Santa Clara

[Firstly, internet and electricity are not all that easy as I write this, so blog updates may be a little sporadic…]

The couple of days I spent in Havana after landing on the island, was all a bit of a blur and I will be returning there for almost a week at the end, so I’ll roll the reporting of those days into my Havana musings later.

My whole Cuba planning has revolved around the ‘tourist’ long distance bus destinations and timetables. It’s been quite a feat of planning and rather more restrictive than I would like. The busses need to be booked well in advance to guarantee a seat. They don’t necessarily run on time. Or run. There are about 2 or 3 a day. You have to be at the bus station an hour and a half before departure time to check-in and they don’t always arrive and depart at a sensible hour. So far, so painful. For someone who loves the freedom that jumping on a motorbike provides it’s a tough ask. However, I have promised myself not to get wound up or complain about stupid uncontrollable stuff. Part of this trip is a test of my own self-control. Improvise, adapt, overcome. I have chosen to do these things, not because they are easy but because they are hard (..or some other cliché along those lines).

Spilling off the 5 hour bus journey into Santa Clara at 10 o’clock at night, in a blackout, with no internet or phone signal was a little surreal. I had contemplated walking the 40 minutes to my accommodation.. I do have a mapping app on my phone that doesn’t need a signal.. but in my last communications with my Air B and B host they advised against walking. So I pick one of the 5 taxi drivers hustling for my business and we’re off., the “taxi” in this case turns out to be an electric tuk tuk, pick-up style with me in the back. As we hurtle down pitch black streets he regularly honks to scare off the locals we can barely make out stepping across the narrow steets.

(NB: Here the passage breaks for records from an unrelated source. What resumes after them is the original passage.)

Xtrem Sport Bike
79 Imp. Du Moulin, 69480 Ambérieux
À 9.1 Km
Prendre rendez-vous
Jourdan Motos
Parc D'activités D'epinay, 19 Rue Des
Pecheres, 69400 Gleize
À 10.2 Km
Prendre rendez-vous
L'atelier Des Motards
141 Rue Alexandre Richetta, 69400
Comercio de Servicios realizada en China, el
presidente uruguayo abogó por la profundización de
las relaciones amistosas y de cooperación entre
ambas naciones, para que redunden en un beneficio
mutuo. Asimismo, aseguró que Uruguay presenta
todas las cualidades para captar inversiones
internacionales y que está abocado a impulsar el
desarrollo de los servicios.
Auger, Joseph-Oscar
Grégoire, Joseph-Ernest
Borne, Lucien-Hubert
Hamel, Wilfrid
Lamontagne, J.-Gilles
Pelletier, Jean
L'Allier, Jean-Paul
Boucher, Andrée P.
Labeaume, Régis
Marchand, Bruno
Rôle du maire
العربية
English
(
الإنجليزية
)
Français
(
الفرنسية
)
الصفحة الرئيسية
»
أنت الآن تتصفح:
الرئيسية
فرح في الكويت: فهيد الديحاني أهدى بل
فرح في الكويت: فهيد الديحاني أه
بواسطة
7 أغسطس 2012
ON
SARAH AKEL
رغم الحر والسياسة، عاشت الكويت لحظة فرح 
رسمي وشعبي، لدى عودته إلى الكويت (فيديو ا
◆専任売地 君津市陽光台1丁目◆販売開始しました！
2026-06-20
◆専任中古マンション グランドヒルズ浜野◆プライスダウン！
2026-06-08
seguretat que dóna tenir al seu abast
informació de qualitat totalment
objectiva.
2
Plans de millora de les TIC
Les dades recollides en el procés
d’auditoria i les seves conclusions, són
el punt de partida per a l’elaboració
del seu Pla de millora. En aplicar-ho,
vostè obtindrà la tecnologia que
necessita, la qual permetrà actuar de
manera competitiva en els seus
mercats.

I’m bouncing around in the back as we hit every pothole and bump in the road (there are lots). I look down at his LED dash and I feel like I’m in some dystopic Bladerunner, the-future-is-the-past, video game. We’re there in no time and he jumps out to hammer on the door to summon the hosts.

I’ve only booked 2 nights in Santa Clara, just to make the coach journeys less than double figures in hours, and it’s not really safe to have a coach booked the following day. If I were to miss that through cancellation or whatever, it could put all the other journeys (7 of them) in jeopardy. So I’ve played safe and made sure to stay at least. 2 nights in every stop.

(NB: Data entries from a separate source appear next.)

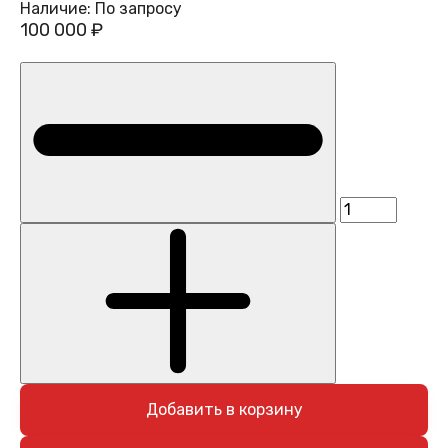
Наличие:
По запросу
100 000 ₽
Добавить в корзину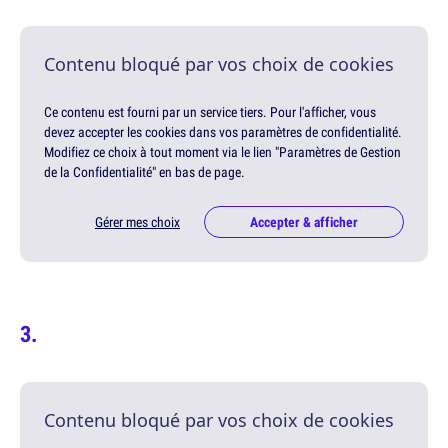
Contenu bloqué par vos choix de cookies
Ce contenu est fourni par un service tiers. Pour l'afficher, vous
devez accepter les cookies dans vos paramètres de confidentialité.
Modifiez ce choix à tout moment via le lien "Paramètres de Gestion
de la Confidentialité" en bas de page.
Gérer mes choix
Accepter & afficher
Contenu bloqué par vos choix de cookies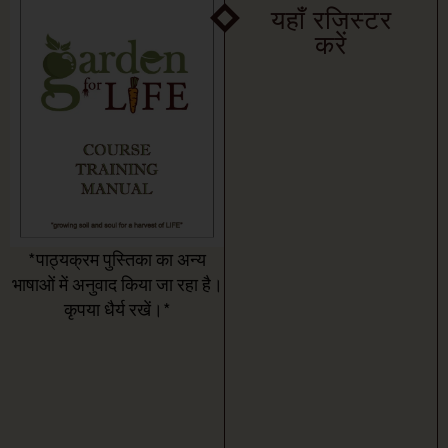
यहाँ रजिस्टर
करें
*पाठ्यक्रम पुस्तिका का अन्य
भाषाओं में अनुवाद किया जा रहा है।
कृपया धैर्य रखें।*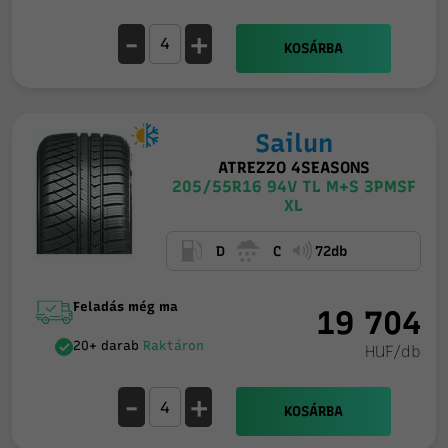
-
+
KOSÁRBA
Sailun
ATREZZO 4SEASONS
205/55R16 94V TL M+S 3PMSF
XL
D
C
72db
Feladás még ma
19 704
20+ darab
Raktáron
HUF/db
-
+
KOSÁRBA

The following day I mooch about to get a feel for the place. It’s very different to Havana (unsurprisingly), and whereas I couldn’t walk 10m in Havana without being hassled, I’m refreshingly ignored here. I checkout a local tourist attraction. It’s a tractor. Well, not exactly a tractor., a machine with caterpillar tracks and a flat blade at the front (do they have a name?). It sits proudly on its plinth at the exact spot where it became famous. It’s on the site of a crucial victory for the Cuban revolution. Che Guevara led a band of about 50 people (women fight too) against a larger contingent of state forces assigned to hold the city from the advancing rebels. An armoured supply train full of troops and weapons to re-enforce the garrison arrived at the train station when the rebels attacked. One of them used the tractor to rip up the train lines and the train derailed. After a short battle, all of the government forces surrendered. When learning of this loss, the fascist dictator President Batista saw the writing on the wall and fled the country.

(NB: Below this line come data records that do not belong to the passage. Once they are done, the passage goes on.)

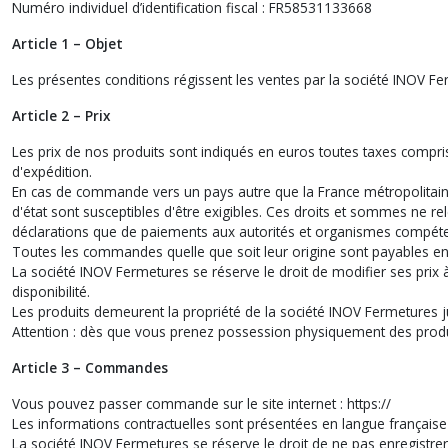
Numéro individuel d’identification fiscal : FR58531133668
Article 1 – Objet
Les présentes conditions régissent les ventes par la société INOV Fe
Article 2 – Prix
Les prix de nos produits sont indiqués en euros toutes taxes compris
d'expédition.
En cas de commande vers un pays autre que la France métropolitaine
d'état sont susceptibles d'être exigibles. Ces droits et sommes ne re
déclarations que de paiements aux autorités et organismes compéten
Toutes les commandes quelle que soit leur origine sont payables en
La société INOV Fermetures se réserve le droit de modifier ses prix
disponibilité.
Les produits demeurent la propriété de la société INOV Fermetures 
Attention : dès que vous prenez possession physiquement des prod
Article 3 – Commandes
Vous pouvez passer commande sur le site internet : https://
Les informations contractuelles sont présentées en langue française
La société INOV Fermetures se réserve le droit de ne pas enregistr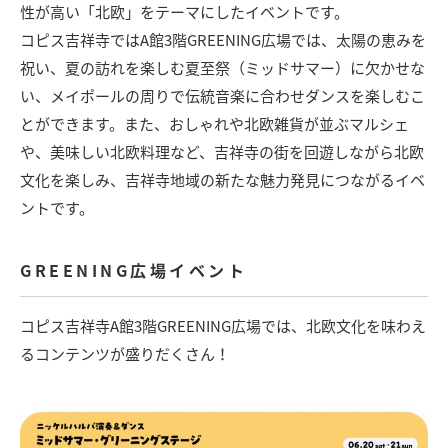
性が高い「北欧」をテーマにしたイベントです。
コピス吉祥寺ではA館3階GREENING広場では、太陽の恵みを
祝い、夏の訪れを楽しむ夏至祭（ミッドサマー）に欠かせな
い、メイポールの周りで伝統音楽に合わせダンスを楽しむこ
とができます。また、おしゃれや北欧雑貨が並ぶマルシェ
や、美味しい北欧料理など、吉祥寺の街を回遊しながら北欧
文化を楽しみ、吉祥寺地域の新たな魅力発見につながるイベ
ントです。
GREENING広場イベント
コピス吉祥寺A館3階GREENING広場では、北欧文化を味わえ
るコンテンツが盛りだくさん！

One thing I noticed about Santa Clara is that it’s the first city I’ve been to that uses horse drawn carts for actual commuter transport. Another thing I notice are the queues in the street at certain locations, maybe at banks, maybe at “shops”, maybe at government offices. An unfortunate side-effect of all advertising being banned in the country (yay!) is that shops don’t even have signs, or windows that you can see through to determine what’s actually inside. It’s a mystery to me.

I was also lucky enough to get my first taste of genuine live Cuban music. Some amazing tunes were drifting out from a cultural centre on the main square. I ventured in and heard a first rate band rehearsing. The place started to fill with some teenagers and at a given moment they lined up to practice their amazing dance routine to the live music. Cuba certainly has its problems but its reputation for unequalled culture and arts looks well deserved!

Later in the evening, as I try out a few bars, I realise that my initial relief at being ignored and not hassled has an unfortunate flipside. No one can be bothered to talk to me. OK, OK, I’m not everyone’s cup of tea, but if you’ve been reading this blog you’ll know that I often manage to strike up a conversation with some interesting locals. Not so in Santa Clara, it’s a worrying sign. Even the bar staff can’t be bothered to feign a smidgen of interest as I sit at the bar, and they’re paid for that shit! It’s a worrying sign which I hope doesn’t continue through Cuba.

My bus the following day is at 5am, which means I have to be at the bus station at 3:30 to check-in (why oh why?) Which means I need my Bladerunner tuk tuk at 3: 15am. Kindly the driver had previously given me his number and he’s promised to be there. Thankfully he is and I’m off to Holguin on time.